Projects form part of Obama administration CCS goals.

The US Department of Energy (DOE) has selected ten projects aimed at developing advanced technologies for capturing carbon dioxide (CO2) from coal combustion. The projects, valued at up to $67m over three years, focus on reducing the energy and efficiency penalties associated with applying currently available carbon capture and storage (CCS) technologies to existing and new power plants.

DOE said that the selections will focus on improving efficiency and reducing the added costs to electricity at power plants with carbon capture systems to less than 30% for a new pulverized coal plant and 10% for a new advanced gasification plant.

The selections will focus on bench-scale and slipstream-scale development (0.5MWe to 5MWe) and testing of advanced post-combustion CO2 capture technologies that include membranes, solvents and solid sorbents.

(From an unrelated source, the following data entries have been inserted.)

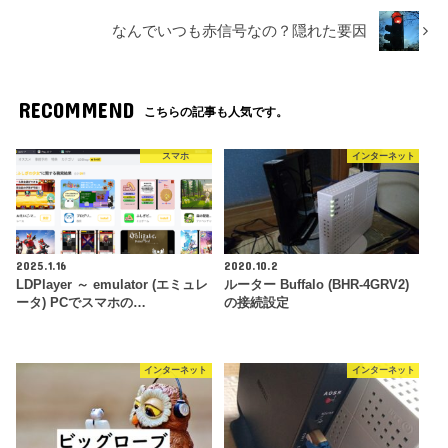
なんでいつも赤信号なの？隠れた要因
RECOMMEND
こちらの記事も人気です。
スマホ
インターネット
2025.1.16
2020.10.2
LDPlayer ～ emulator (エミュレ
ルーター Buffalo (BHR-4GRV2)
ータ) PCでスマホの…
の接続設定
インターネット
インターネット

The Obama administration has made a goal of developing cost-effective deployment of CCS technologies within 10 years, with an objective of bringing five to 10 commercial demonstration projects online by 2016.

Steven Chu, secretary of DOE, said: "Charting a path toward clean coal is essential to achieving our goals of providing clean energy, creating American jobs and reducing greenhouse gas emissions. It will also help position the US as a leader in the global clean energy race."